Every line from the one holding "Shop all (445, 85)" through the final line of the entries is to be reproduced exactly, and no other line.

[DATA SUPPLIED]

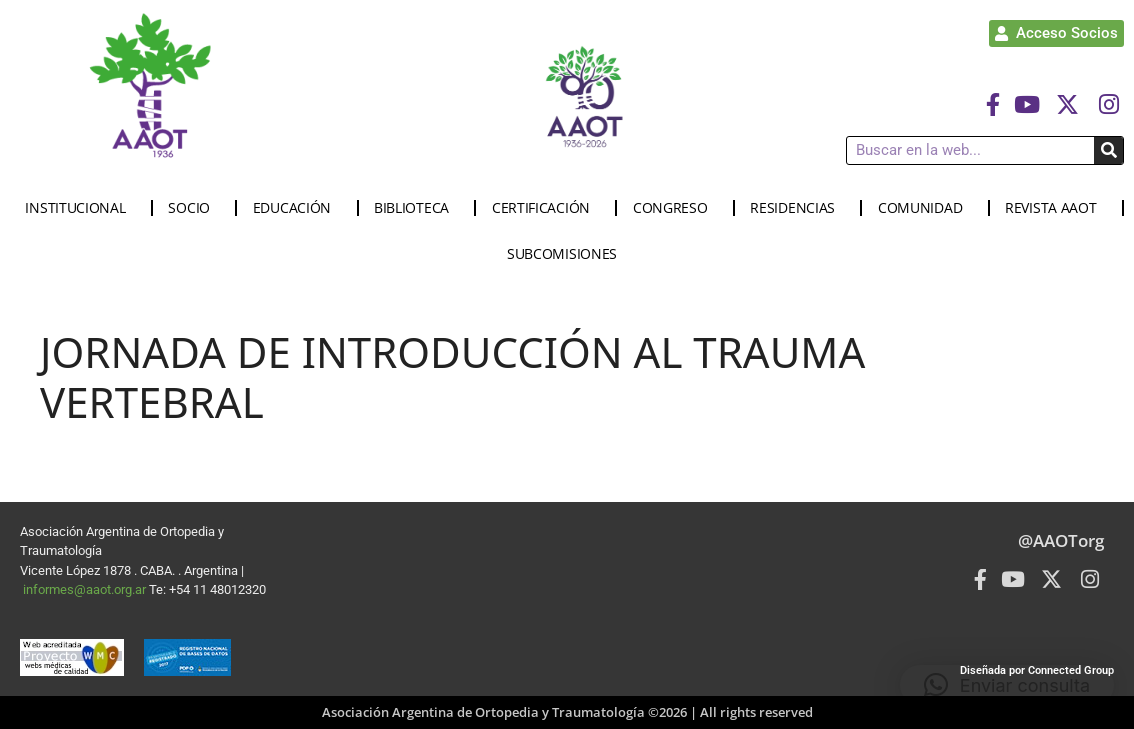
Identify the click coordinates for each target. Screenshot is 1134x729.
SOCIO (194, 208)
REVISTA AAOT (1055, 208)
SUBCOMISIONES (567, 254)
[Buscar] (1108, 150)
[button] (1007, 685)
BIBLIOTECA (416, 208)
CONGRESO (675, 208)
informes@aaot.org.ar (86, 589)
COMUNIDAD (925, 208)
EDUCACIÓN (297, 208)
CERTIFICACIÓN (546, 208)
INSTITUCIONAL (80, 208)
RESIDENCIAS (797, 208)
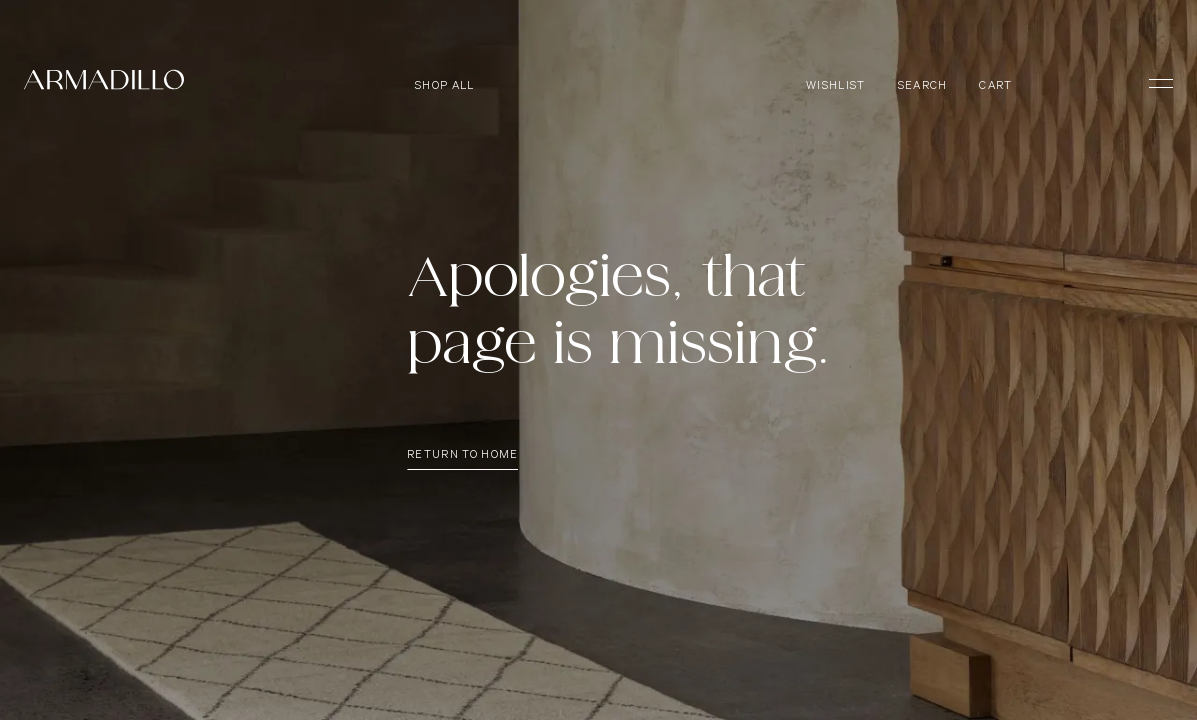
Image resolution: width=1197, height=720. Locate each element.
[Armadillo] (104, 83)
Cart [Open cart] (995, 85)
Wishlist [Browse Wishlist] (836, 85)
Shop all (445, 85)
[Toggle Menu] (1152, 83)
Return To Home (462, 459)
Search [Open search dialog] (923, 85)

[/DATA SUPPLIED]

■ THE ANSWER:
Shop all (445, 85)
[Toggle Menu] (1152, 83)
Return To Home (462, 459)
Search [Open search dialog] (923, 85)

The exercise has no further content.